DATA RECORDS:
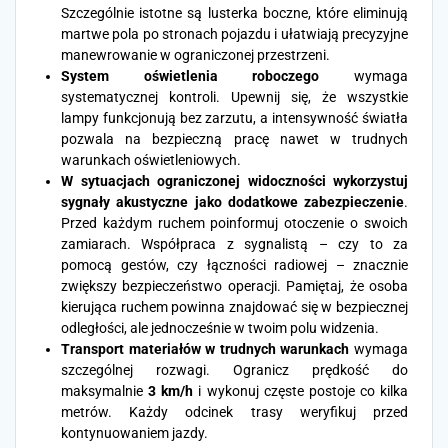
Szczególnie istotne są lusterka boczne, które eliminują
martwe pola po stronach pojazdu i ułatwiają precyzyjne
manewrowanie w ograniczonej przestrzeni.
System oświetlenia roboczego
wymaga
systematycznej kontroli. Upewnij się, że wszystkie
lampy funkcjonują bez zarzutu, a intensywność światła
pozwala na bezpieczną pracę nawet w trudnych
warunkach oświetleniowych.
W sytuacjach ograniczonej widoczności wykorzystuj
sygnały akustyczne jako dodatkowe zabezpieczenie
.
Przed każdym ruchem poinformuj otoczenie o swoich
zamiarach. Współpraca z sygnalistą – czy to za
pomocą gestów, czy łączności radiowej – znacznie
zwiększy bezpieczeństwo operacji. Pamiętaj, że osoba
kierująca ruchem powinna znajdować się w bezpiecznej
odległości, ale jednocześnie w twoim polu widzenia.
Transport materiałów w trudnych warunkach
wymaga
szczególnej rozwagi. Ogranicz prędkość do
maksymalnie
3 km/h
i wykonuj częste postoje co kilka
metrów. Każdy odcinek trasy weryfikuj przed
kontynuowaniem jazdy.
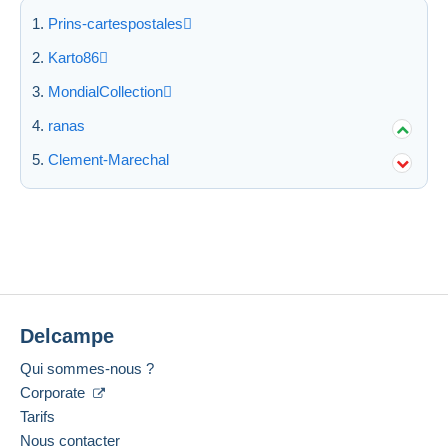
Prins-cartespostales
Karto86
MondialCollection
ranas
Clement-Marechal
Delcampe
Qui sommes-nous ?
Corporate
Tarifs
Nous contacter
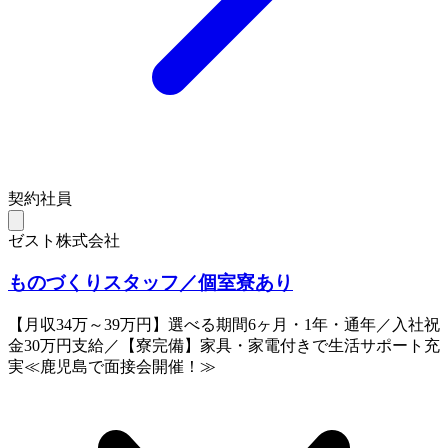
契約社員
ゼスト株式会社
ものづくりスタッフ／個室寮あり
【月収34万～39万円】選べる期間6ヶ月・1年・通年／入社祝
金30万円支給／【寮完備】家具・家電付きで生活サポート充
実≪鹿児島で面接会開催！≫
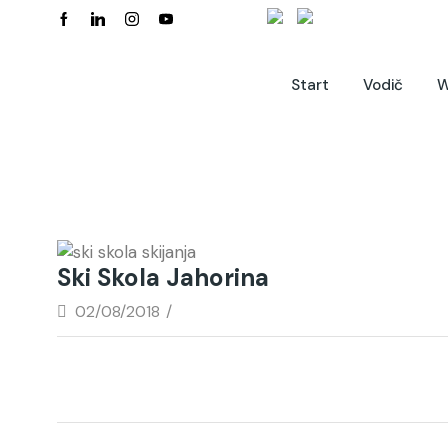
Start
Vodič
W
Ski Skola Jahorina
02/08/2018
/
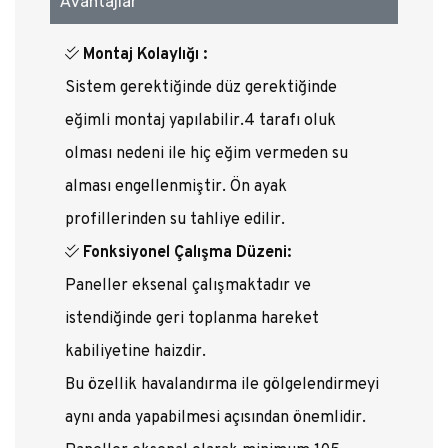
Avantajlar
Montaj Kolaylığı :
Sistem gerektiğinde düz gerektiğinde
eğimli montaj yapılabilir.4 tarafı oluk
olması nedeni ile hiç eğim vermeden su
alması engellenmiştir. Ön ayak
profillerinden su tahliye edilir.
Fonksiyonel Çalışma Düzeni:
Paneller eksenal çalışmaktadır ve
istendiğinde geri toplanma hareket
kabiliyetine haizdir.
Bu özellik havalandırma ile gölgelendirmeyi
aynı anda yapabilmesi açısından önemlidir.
==
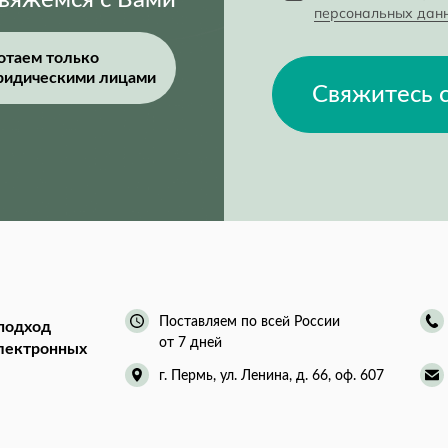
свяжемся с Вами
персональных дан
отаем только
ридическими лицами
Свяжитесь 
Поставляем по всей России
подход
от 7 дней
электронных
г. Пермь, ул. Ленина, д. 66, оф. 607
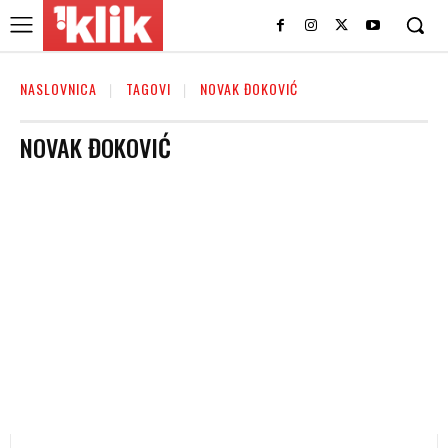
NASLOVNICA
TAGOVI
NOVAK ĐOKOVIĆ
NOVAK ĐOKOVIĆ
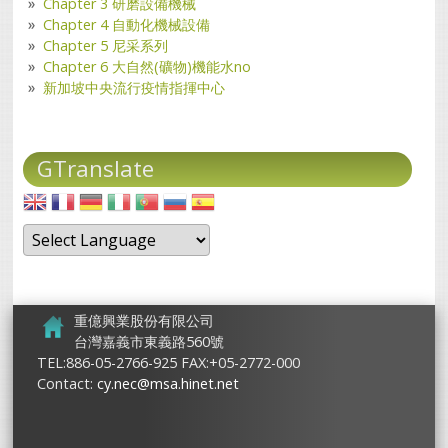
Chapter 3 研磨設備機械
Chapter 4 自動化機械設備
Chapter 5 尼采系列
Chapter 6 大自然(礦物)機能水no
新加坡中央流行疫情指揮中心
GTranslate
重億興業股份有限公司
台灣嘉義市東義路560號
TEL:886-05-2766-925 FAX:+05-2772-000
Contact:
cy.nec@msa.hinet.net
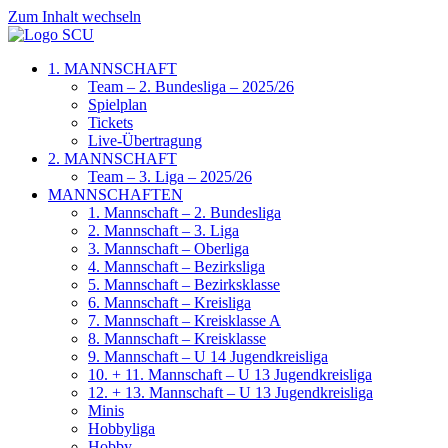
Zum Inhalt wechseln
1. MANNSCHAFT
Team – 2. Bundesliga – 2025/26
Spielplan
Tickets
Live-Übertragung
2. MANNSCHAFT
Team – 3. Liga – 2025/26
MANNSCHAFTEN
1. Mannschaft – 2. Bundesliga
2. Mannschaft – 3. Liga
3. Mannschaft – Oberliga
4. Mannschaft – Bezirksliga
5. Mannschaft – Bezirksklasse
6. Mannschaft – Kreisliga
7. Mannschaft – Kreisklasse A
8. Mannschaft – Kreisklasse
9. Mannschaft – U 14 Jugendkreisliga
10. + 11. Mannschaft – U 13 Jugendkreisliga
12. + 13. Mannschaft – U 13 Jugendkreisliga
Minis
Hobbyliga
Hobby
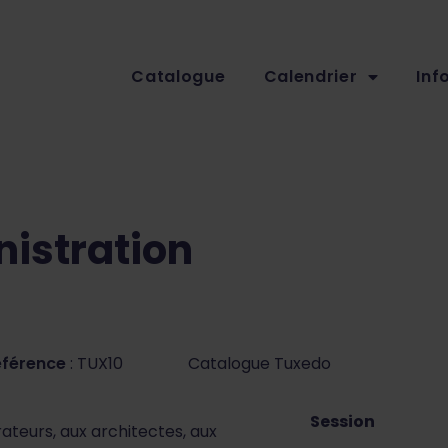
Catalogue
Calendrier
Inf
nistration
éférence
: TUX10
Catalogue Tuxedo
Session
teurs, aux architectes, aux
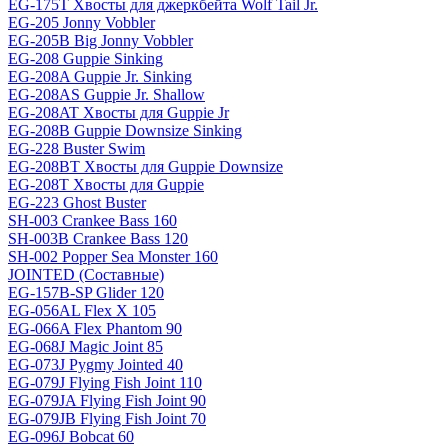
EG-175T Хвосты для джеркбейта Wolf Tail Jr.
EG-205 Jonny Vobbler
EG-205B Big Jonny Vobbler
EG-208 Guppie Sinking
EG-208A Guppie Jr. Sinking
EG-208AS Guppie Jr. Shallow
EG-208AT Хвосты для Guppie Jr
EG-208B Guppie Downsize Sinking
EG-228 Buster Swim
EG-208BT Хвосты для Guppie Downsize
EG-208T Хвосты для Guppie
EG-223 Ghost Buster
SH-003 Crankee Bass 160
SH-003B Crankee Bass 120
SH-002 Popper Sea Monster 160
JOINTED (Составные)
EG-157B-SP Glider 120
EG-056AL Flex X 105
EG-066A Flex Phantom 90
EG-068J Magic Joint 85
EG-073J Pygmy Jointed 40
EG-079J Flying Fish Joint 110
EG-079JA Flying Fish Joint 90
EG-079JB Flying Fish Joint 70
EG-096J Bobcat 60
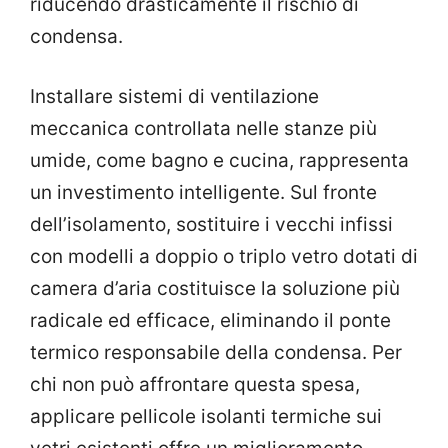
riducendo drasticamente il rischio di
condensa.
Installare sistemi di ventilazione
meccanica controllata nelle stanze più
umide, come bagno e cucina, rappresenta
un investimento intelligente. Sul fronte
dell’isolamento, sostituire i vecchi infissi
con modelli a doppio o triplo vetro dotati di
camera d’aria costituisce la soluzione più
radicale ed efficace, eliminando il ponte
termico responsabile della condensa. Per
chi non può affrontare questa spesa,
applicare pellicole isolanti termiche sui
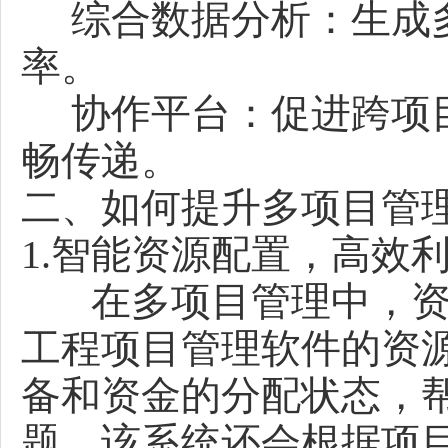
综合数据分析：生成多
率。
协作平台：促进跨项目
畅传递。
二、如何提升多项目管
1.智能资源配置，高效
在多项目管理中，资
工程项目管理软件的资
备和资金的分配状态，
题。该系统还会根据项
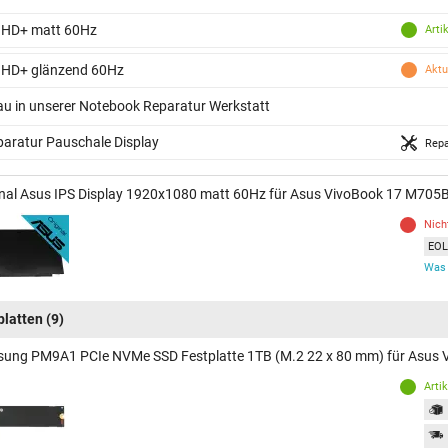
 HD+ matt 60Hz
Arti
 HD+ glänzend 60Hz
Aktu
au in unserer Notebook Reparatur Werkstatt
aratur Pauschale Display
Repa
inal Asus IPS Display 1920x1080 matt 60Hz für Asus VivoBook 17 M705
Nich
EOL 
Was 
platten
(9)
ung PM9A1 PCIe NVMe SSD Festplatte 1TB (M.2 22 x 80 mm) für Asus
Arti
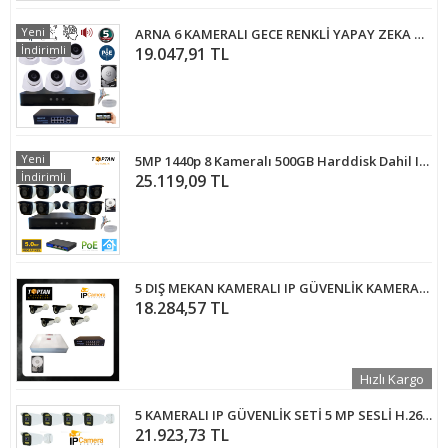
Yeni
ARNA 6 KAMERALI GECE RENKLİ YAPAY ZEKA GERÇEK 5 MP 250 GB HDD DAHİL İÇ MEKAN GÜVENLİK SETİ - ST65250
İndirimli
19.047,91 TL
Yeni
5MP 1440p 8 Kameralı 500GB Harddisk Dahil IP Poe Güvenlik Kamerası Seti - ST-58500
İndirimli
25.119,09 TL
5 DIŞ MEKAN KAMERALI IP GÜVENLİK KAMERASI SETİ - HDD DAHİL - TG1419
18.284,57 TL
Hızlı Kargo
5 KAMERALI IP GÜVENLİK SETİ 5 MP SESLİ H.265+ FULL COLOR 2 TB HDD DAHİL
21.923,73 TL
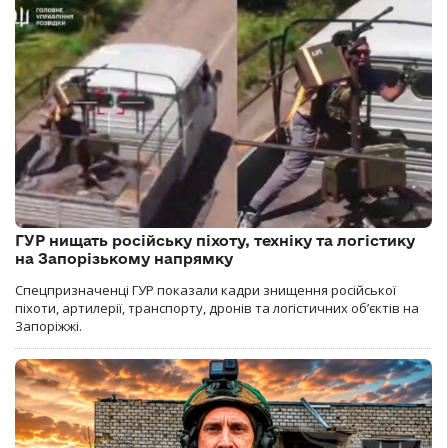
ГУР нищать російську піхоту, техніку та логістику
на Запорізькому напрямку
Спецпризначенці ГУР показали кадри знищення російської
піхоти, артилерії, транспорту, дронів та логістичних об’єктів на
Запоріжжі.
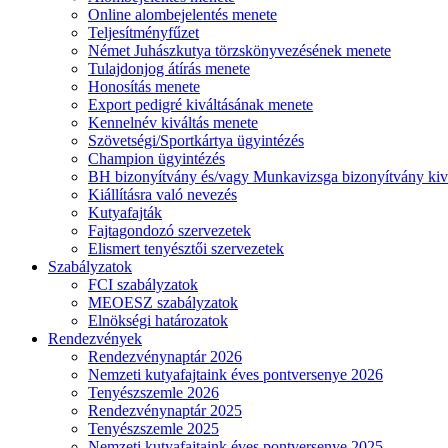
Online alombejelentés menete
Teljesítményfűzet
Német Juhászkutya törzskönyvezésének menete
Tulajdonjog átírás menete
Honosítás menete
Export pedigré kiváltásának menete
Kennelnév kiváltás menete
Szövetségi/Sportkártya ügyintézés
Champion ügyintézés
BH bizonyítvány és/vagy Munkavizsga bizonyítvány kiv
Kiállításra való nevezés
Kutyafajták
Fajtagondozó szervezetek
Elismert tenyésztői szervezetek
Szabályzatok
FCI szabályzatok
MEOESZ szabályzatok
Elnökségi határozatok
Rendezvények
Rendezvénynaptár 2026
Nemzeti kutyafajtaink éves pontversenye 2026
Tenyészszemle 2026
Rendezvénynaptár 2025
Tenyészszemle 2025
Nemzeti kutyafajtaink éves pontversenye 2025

YOUR TASK: Where the string "Chapter" occurs in the data, return the whole line.

EXERCISE SOLUTION:
Chapter 3 研磨設備機械
Chapter 4 自動化機械設備
Chapter 5 尼采系列
Chapter 6 大自然(礦物)機能水no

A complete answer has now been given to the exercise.